[SOURCE MATERIAL]
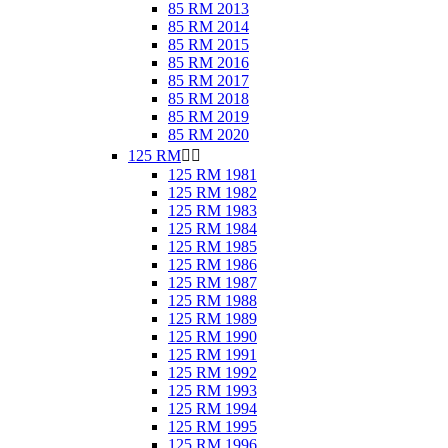
85 RM 2013
85 RM 2014
85 RM 2015
85 RM 2016
85 RM 2017
85 RM 2018
85 RM 2019
85 RM 2020
125 RM


125 RM 1981
125 RM 1982
125 RM 1983
125 RM 1984
125 RM 1985
125 RM 1986
125 RM 1987
125 RM 1988
125 RM 1989
125 RM 1990
125 RM 1991
125 RM 1992
125 RM 1993
125 RM 1994
125 RM 1995
125 RM 1996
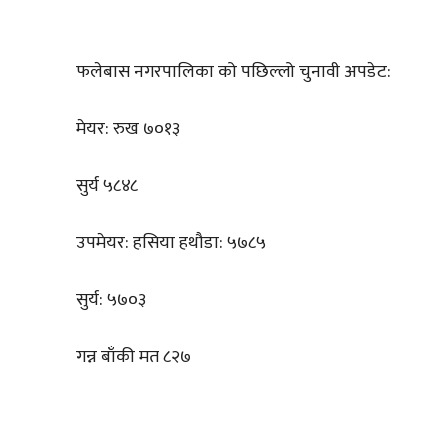
फलेबास नगरपालिका को पछिल्लो चुनावी अपडेट:
मेयर: रुख ७०१३
सुर्य ५८४८
उपमेयर: हसिया हथौडा: ५७८५
सुर्य: ५७०३
गन्न बाँकी मत ८२७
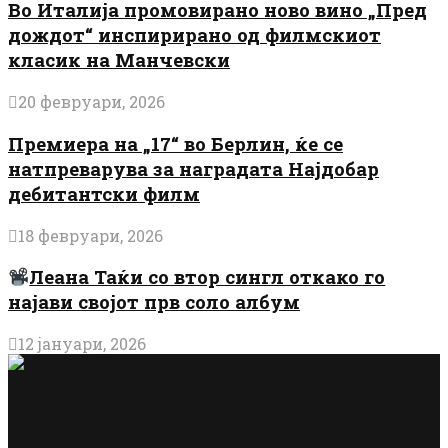
Во Италија промовирано ново вино „Пред
дождот“ инспирирано од филмскиот
класик на Манчевски
20 февруари, 2026
Премиера на „17“ во Берлин, ќе се
натпреварува за наградата Најдобар
дебитантски филм
18 февруари, 2026
Леана Таќи со втор сингл откако го
најави својот прв соло албум
12 јануари, 2026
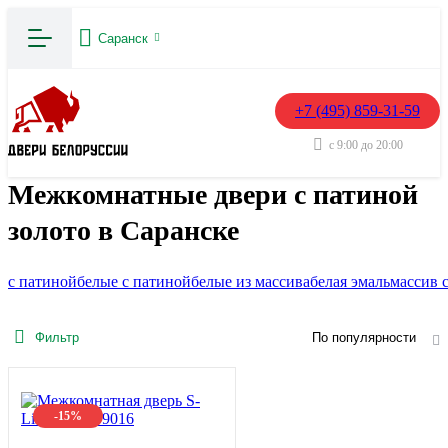
Саранск
+7 (495) 859-31-59
с 9:00 до 20:00
Межкомнатные двери с патиной
золото в Саранске
с патиной
белые с патиной
белые из массива
белая эмаль
массив 
Фильтр
По популярности
-15%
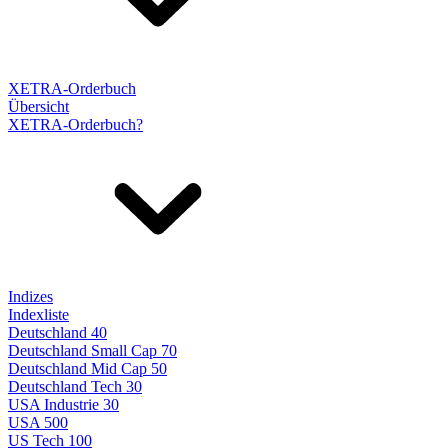
XETRA-Orderbuch
Übersicht
XETRA-Orderbuch?
Indizes
Indexliste
Deutschland 40
Deutschland Small Cap 70
Deutschland Mid Cap 50
Deutschland Tech 30
USA Industrie 30
USA 500
US Tech 100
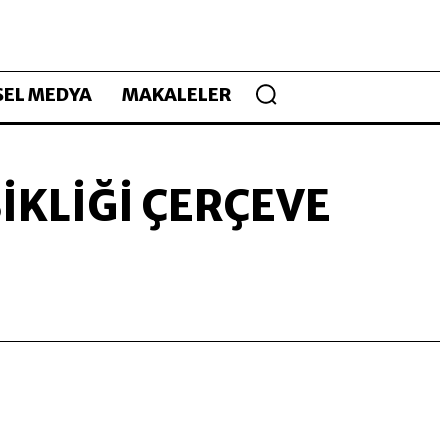
EL MEDYA
MAKALELER
IKLIĞI ÇERÇEVE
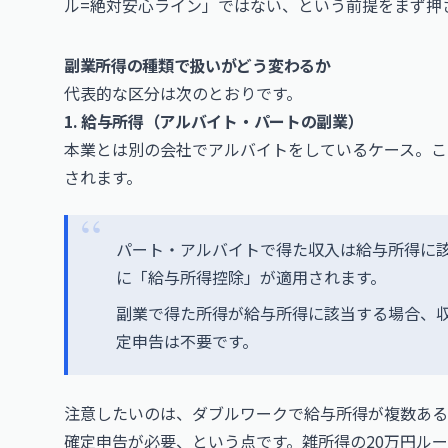
ル=絶対安心ライン」ではない、という前提をまず押
副業所得の種類で扱いがどう変わるか
代表的な区分は次のとおりです。
1. 給与所得（アルバイト・パートの副業）
本業とは別の会社でアルバイトをしているケース。こ
されます。
パート・アルバイトで得た収入は給与所得に
に「給与所得控除」が適用されます。
副業で得た所得が給与所得に該当する場合、収
定申告は不要です。
注意したいのは、ダブルワークで給与所得が複数ある
確定申告が必要、という点です。雑所得の20万円ル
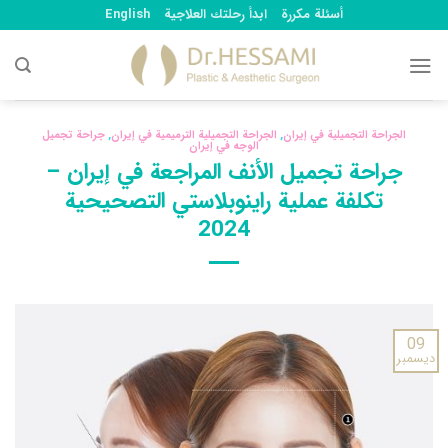
Ski
أسئلة مكررة
ابدأ رحلتك العلاجية
English
t
conten
الجراحة التجميلية في إيران
,
الجراحة التجميلية الترميمية في إيران
,
جراحة تجميل
الوجه في إيران
جراحة تجميل الأنف المراجعة في إيران –
تكلفة عملية راينوبلاستي التصحيحية
2024
09
ديسمبر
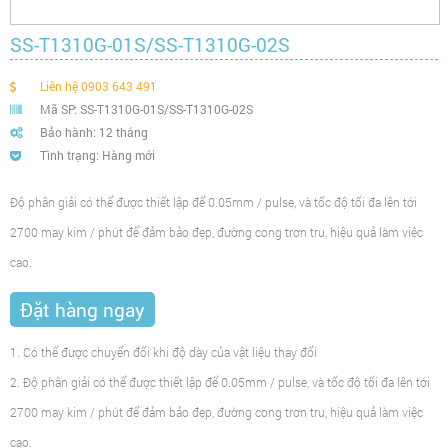
SS-T1310G-01S/SS-T1310G-02S
Liên hệ 0903 643 491
Mã SP: SS-T1310G-01S/SS-T1310G-02S
Bảo hành: 12 tháng
Tình trạng: Hàng mới
Độ phân giải có thể được thiết lập để 0.05mm / pulse, và tốc độ tối đa lên tới
2700 may kim / phút để đảm bảo đẹp, đường cong trơn tru, hiệu quả làm việc
cao.
1. Có thể được chuyển đổi khi độ dày của vật liệu thay đổi
2. Độ phân giải có thể được thiết lập để 0.05mm / pulse, và tốc độ tối đa lên tới
2700 may kim / phút để đảm bảo đẹp, đường cong trơn tru, hiệu quả làm việc
cao.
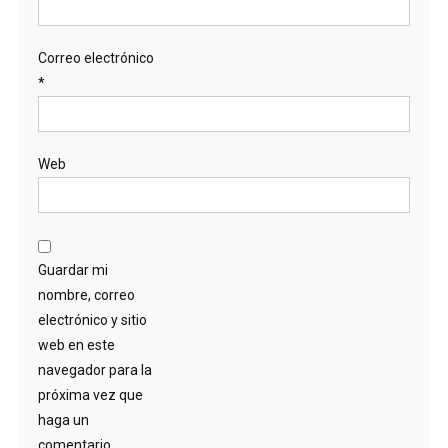
Correo electrónico
*
Web
Guardar mi
nombre, correo
electrónico y sitio
web en este
navegador para la
próxima vez que
haga un
comentario.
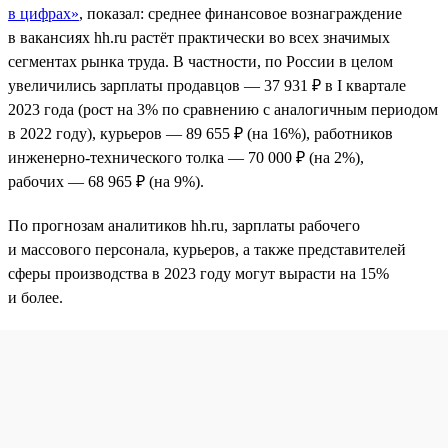
в цифрах»
, показал: среднее финансовое вознаграждение
в вакансиях hh.ru растёт практически во всех значимых
сегментах рынка труда. В частности, по России в целом
увеличились зарплаты продавцов — 37 931 ₽ в I квартале
2023 года (рост на 3% по сравнению с аналогичным периодом
в 2022 году), курьеров — 89 655 ₽ (на 16%), работников
инженерно-технического толка — 70 000 ₽ (на 2%),
рабочих — 68 965 ₽ (на 9%).
По прогнозам аналитиков hh.ru, зарплаты рабочего
и массового персонала, курьеров, а также представителей
сферы производства в 2023 году могут вырасти на 15%
и более.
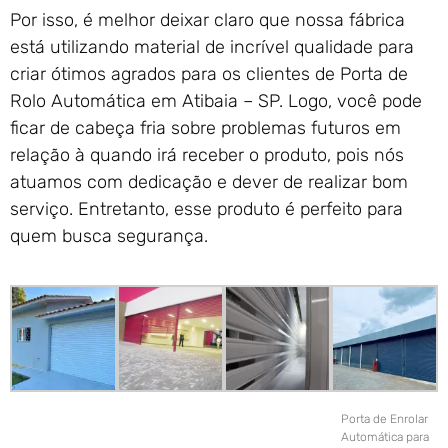
Por isso, é melhor deixar claro que nossa fábrica
está utilizando material de incrível qualidade para
criar ótimos agrados para os clientes de Porta de
Rolo Automática em Atibaia – SP. Logo, você pode
ficar de cabeça fria sobre problemas futuros em
relação à quando irá receber o produto, pois nós
atuamos com dedicação e dever de realizar bom
serviço. Entretanto, esse produto é perfeito para
quem busca segurança.
Porta de Enrolar
Automática para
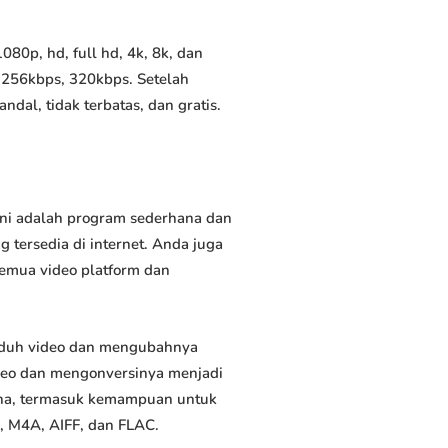
80p, hd, full hd, 4k, 8k, dan
 256kbps, 320kbps. Setelah
al, tidak terbatas, dan gratis.
Ini adalah program sederhana dan
 tersedia di internet. Anda juga
semua video platform dan
nduh video dan mengubahnya
deo dan mengonversinya menjadi
rguna, termasuk kemampuan untuk
, M4A, AIFF, dan FLAC.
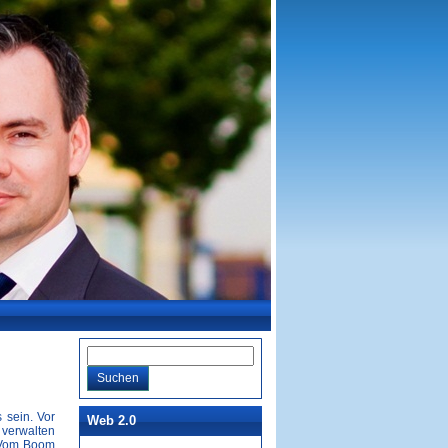
 sein. Vor
Web 2.0
 verwalten
. Vom Boom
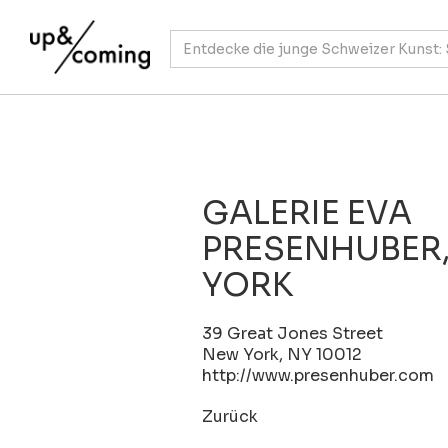
GALERIE EVA
PRESENHUBER
YORK
39 Great Jones Street
New York, NY 10012
http://www.presenhuber.com
Zurück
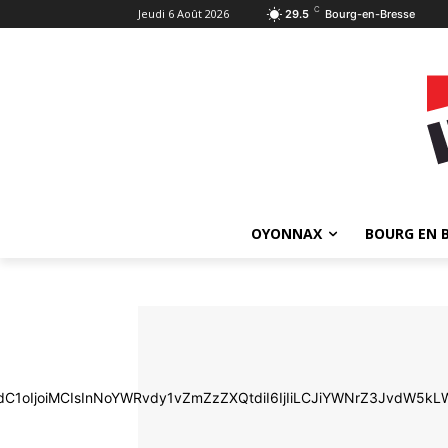
C
Jeudi 6 Août 2026
29.5
Bourg-en-Bresse
OYONNAX
BOURG EN 
ldC1oIjoiMCIsInNoYWRvdy1vZmZzZXQtdiI6IjIiLCJiYWNrZ3JvdW5k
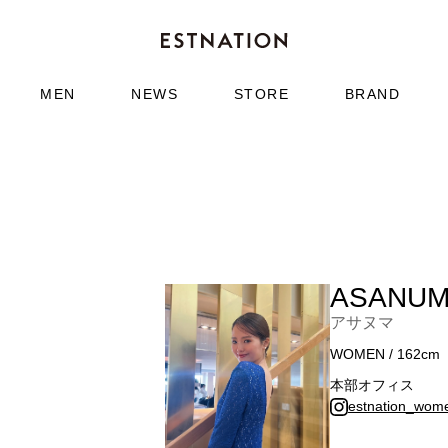
MEN
NEWS
STORE
BRAND
ASANU
アサヌマ
WOMEN / 162cm
本部オフィス
estnation_wom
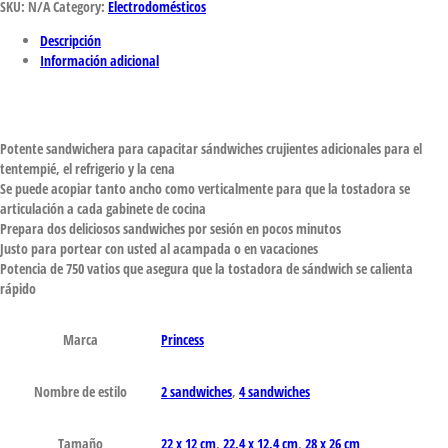
SKU:
N/A
Category:
Electrodomésticos
Descripción
Información adicional
Potente sandwichera para capacitar sándwiches crujientes adicionales para el
tentempié, el refrigerio y la cena
Se puede acopiar tanto ancho como verticalmente para que la tostadora se
articulación a cada gabinete de cocina
Prepara dos deliciosos sandwiches por sesión en pocos minutos
Justo para portear con usted al acampada o en vacaciones
Potencia de 750 vatios que asegura que la tostadora de sándwich se calienta
rápido
Marca
‎Princess
Nombre de estilo
2 sandwiches
,
4 sandwiches
Tamaño
22 x 12 cm
,
22,4 x 12,4 cm
,
28 x 26 cm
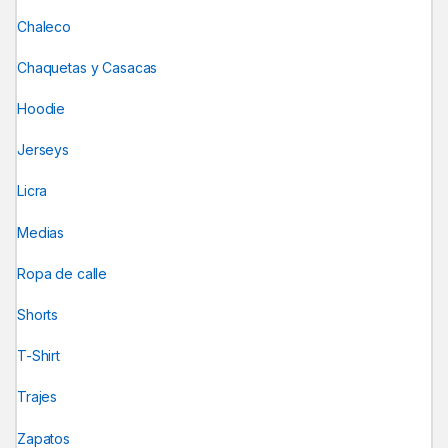
Chaleco
Chaquetas y Casacas
Hoodie
Jerseys
Licra
Medias
Ropa de calle
Shorts
T-Shirt
Trajes
Zapatos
[/SOURCE MATERIAL]
▸ PROBLEM DETAILS:
Could you reproduce the listing above word for word while leaving out its pictures?

▸ EXERCISE OUTPUT:
85 RM 2013
85 RM 2014
85 RM 2015
85 RM 2016
85 RM 2017
85 RM 2018
85 RM 2019
85 RM 2020
125 RM


125 RM 1981
125 RM 1982
125 RM 1983
125 RM 1984
125 RM 1985
125 RM 1986
125 RM 1987
125 RM 1988
125 RM 1989
125 RM 1990
125 RM 1991
125 RM 1992
125 RM 1993
125 RM 1994
125 RM 1995
125 RM 1996
फलेबास नगरपालिका को पछिल्लो चुनावी अपडेट:
मेयर: रुख ७०१३
सुर्य ५८४८
उपमेयर: हसिया हथौडा: ५७८५
सुर्य: ५७०३
गन्न बाँकी मत ८२७
Во Италија промовирано ново вино „Пред
дождот“ инспирирано од филмскиот
класик на Манчевски
20 февруари, 2026
Премиера на „17“ во Берлин, ќе се
натпреварува за наградата Најдобар
дебитантски филм
18 февруари, 2026
Леана Таќи со втор сингл откако го
најави својот прв соло албум
12 јануари, 2026
Саранск
+7 (495) 859-31-59
с 9:00 до 20:00
Межкомнатные двери с патиной
золото в Саранске
с патиной
белые с патиной
белые из массива
белая эмаль
массив 
Фильтр
По популярности
-15%
XETRA-Orderbuch
Übersicht
XETRA-Orderbuch?
Indizes
Indexliste
Deutschland 40
Deutschland Small Cap 70
Deutschland Mid Cap 50
Deutschland Tech 30
USA Industrie 30
USA 500
US Tech 100
EL MEDYA
MAKALELER
IKLIĞI ÇERÇEVE
ル=絶対安心ライン」ではない、という前提をまず押
副業所得の種類で扱いがどう変わるか
代表的な区分は次のとおりです。
1. 給与所得（アルバイト・パートの副業）
本業とは別の会社でアルバイトをしているケース。こ
されます。
パート・アルバイトで得た収入は給与所得に
に「給与所得控除」が適用されます。
副業で得た所得が給与所得に該当する場合、収
定申告は不要です。
注意したいのは、ダブルワークで給与所得が複数ある
確定申告が必要、という点です。雑所得の20万円ル
Ski
أسئلة مكررة
ابدأ رحلتك العلاجية
English
t
conten
الجراحة التجميلية في إيران
,
الجراحة التجميلية الترميمية في إيران
,
جراحة تجميل
الوجه في إيران
جراحة تجميل الأنف المراجعة في إيران –
تكلفة عملية راينوبلاستي التصحيحية
2024
09
ديسمبر
SS-T1310G-01S/SS-T1310G-02S
Liên hệ 0903 643 491
Mã SP: SS-T1310G-01S/SS-T1310G-02S
Bảo hành: 12 tháng
Tình trạng: Hàng mới
Độ phân giải có thể được thiết lập để 0.05mm / pulse, và tốc độ tối đa lên tới
2700 may kim / phút để đảm bảo đẹp, đường cong trơn tru, hiệu quả làm việc
cao.
1. Có thể được chuyển đổi khi độ dày của vật liệu thay đổi
2. Độ phân giải có thể được thiết lập để 0.05mm / pulse, và tốc độ tối đa lên tới
2700 may kim / phút để đảm bảo đẹp, đường cong trơn tru, hiệu quả làm việc
cao.
Correo electrónico
*
Web
Guardar mi
nombre, correo
electrónico y sitio
web en este
navegador para la
próxima vez que
haga un
comentario.
в цифрах»
, показал: среднее финансовое вознаграждение
в вакансиях hh.ru растёт практически во всех значимых
сегментах рынка труда. В частности, по России в целом
увеличились зарплаты продавцов — 37 931 ₽ в I квартале
2023 года (рост на 3% по сравнению с аналогичным периодом
в 2022 году), курьеров — 89 655 ₽ (на 16%), работников
инженерно-технического толка — 70 000 ₽ (на 2%),
рабочих — 68 965 ₽ (на 9%).
По прогнозам аналитиков hh.ru, зарплаты рабочего
и массового персонала, курьеров, а также представителей
сферы производства в 2023 году могут вырасти на 15%
и более.
Por isso, é melhor deixar claro que nossa fábrica
está utilizando material de incrível qualidade para
criar ótimos agrados para os clientes de Porta de
Rolo Automática em Atibaia – SP. Logo, você pode
ficar de cabeça fria sobre problemas futuros em
relação à quando irá receber o produto, pois nós
atuamos com dedicação e dever de realizar bom
serviço. Entretanto, esse produto é perfeito para
quem busca segurança.
Porta de Enrolar
Automática para
80p, hd, full hd, 4k, 8k, dan
 256kbps, 320kbps. Setelah
al, tidak terbatas, dan gratis.
Ini adalah program sederhana dan
 tersedia di internet. Anda juga
semua video platform dan
nduh video dan mengubahnya
deo dan mengonversinya menjadi
rguna, termasuk kemampuan untuk
, M4A, AIFF, dan FLAC.
 sein. Vor
Web 2.0
 verwalten
. Vom Boom
GALERIE EVA
PRESENHUBER
YORK
39 Great Jones Street
New York, NY 10012
http://www.presenhuber.com
Zurück
C
Jeudi 6 Août 2026
29.5
Bourg-en-Bresse
OYONNAX
BOURG EN 
ldC1oIjoiMCIsInNoYWRvdy1vZmZzZXQtdiI6IjIiLCJiYWNrZ3JvdW5k
MEN
NEWS
STORE
BRAND
ASANU
アサヌマ
WOMEN / 162cm
本部オフィス
estnation_wom
SKU:
N/A
Category:
Electrodomésticos
Descripción
Información adicional
Potente sandwichera para capacitar sándwiches crujientes adicionales para el
tentempié, el refrigerio y la cena
Se puede acopiar tanto ancho como verticalmente para que la tostadora se
articulación a cada gabinete de cocina
Prepara dos deliciosos sandwiches por sesión en pocos minutos
Justo para portear con usted al acampada o en vacaciones
Potencia de 750 vatios que asegura que la tostadora de sándwich se calienta
rápido
Marca
‎Princess
Nombre de estilo
2 sandwiches
,
4 sandwiches
Tamaño
22 x 12 cm
,
22,4 x 12,4 cm
,
28 x 26 cm
Chaleco
Chaquetas y Casacas
Hoodie
Jerseys
Licra
Medias
Ropa de calle
Shorts
T-Shirt
Trajes
Zapatos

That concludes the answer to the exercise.